Asians' trust in US waning: poll

Updated: 2006-10-13 06:57

WASHINGTON - Asians see the United States losing its undisputed superpower status in 50 years to possibly China amid waning trust in Washington to act responsibly in the world, a poll shows.

In the immediate term, US power in the eyes of Asians remains secure, according to the study by the Chicago Council on Global Affairs (CCGA), an independent US think tank.

US influence today is "substantially above any other country" even as others have gained clout, and Asians do not predict much decline in US influence over the next decade, according to the survey in partnership with the US-based Asia Society.

In half a century, however, a majority in all countries covered by the poll -- China, India,

South Korea and the United States -- believed "another nation" will become as powerful or surpass the United States in power.

"There is a clear agreement across the board that over the next half century Asians see the United States no more the sole superpower that it is or considered to be today," CCGA president Marshall Bouton told a news conference in Washington.

The survey did not specify in its questions which nation people believe will match or overtake the United States.

"We can only infer what nation people had in mind when they answered that question," Bouton said. When asked whether it was China, he said "I guess so."

China has become a global manufacturing power and is already displacing the United States as the primary trading partner for many nations.

"It is utilizing increased East Asian economic interdependence and skillful diplomacy to co-opt the interests of its neighbours and assert its influence throughout Asia," Bouton said.

China has also amassed the world's largest trade surplus and world's largest foreign exchange reserves. Its current account surplus has already surpassed that of Japan, the world's second richest economy after the United States.

According to the survey, the Chinese see themselves as the second greatest power in the world today and becoming the equal of the United States within 10 years, and Asians were quite comfortable with this rise.
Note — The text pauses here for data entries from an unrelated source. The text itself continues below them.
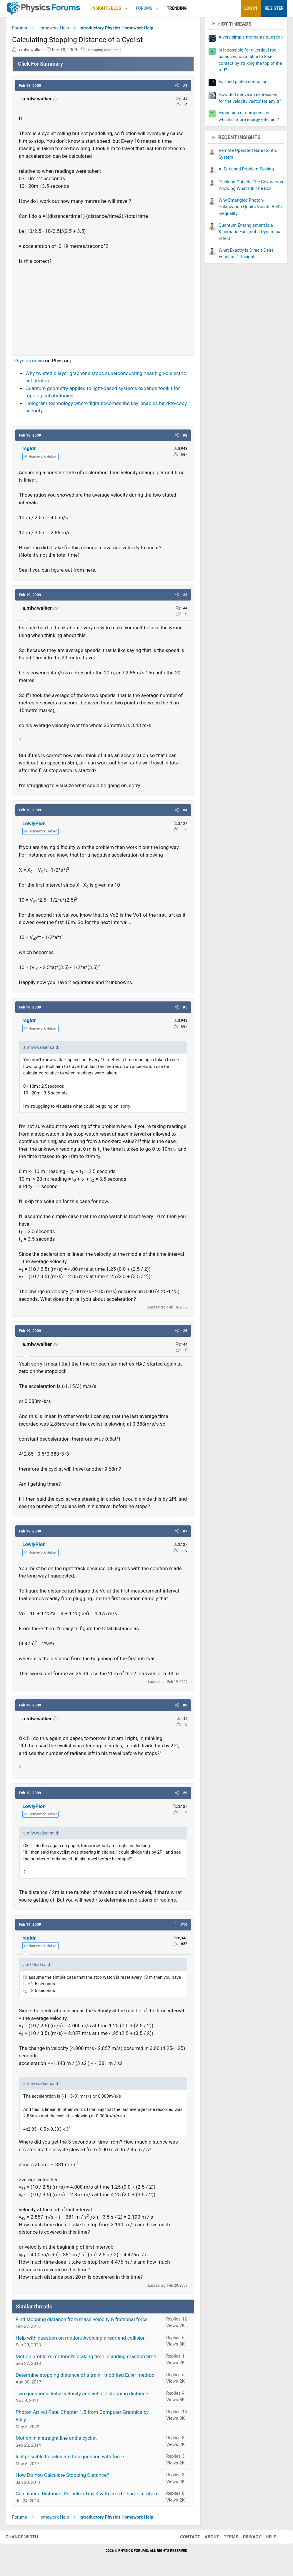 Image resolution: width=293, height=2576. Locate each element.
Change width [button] (27, 2539)
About (206, 2539)
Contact (184, 2539)
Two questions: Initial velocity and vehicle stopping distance (82, 2395)
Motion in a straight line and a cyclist (56, 2440)
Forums (144, 8)
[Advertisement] (103, 309)
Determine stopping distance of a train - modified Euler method (85, 2377)
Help (265, 2539)
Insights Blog (106, 8)
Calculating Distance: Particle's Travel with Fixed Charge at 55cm (87, 2496)
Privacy (246, 2539)
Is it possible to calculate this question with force (70, 2459)
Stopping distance (103, 52)
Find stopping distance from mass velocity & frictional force (82, 2321)
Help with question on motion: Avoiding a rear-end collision (81, 2340)
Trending (177, 8)
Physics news (29, 363)
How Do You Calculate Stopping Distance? (62, 2477)
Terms (225, 2539)
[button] (126, 8)
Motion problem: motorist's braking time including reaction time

The poll also found Asians, including the Chinese, still wanting the United States to remain engaged in the region though they express low trust in the United States to act responsibly.

On the prolonged Iraq war, Asians agreed with Americans that the conflict has not reduced the threat of terrorism, will not lead to the spread of democracy in the Middle East and has worsened relations with the Muslim world.

Trust in the United States to act responsibly in the world is "low," according to the poll.

In both China and India, the poll findings showed the public viewing their countries as important and rising powers.

In China, a very large majority -- 87 percent -- is enthusiastic about playing an active role in world affairs and nine in 10 favor their country becoming more powerful economically and militarily.

In India, most also would like to see their country play a greater role in world affairs -- 56 percent favor an active role -- than it currently does although Indians are less ambitious about this than the Chinese.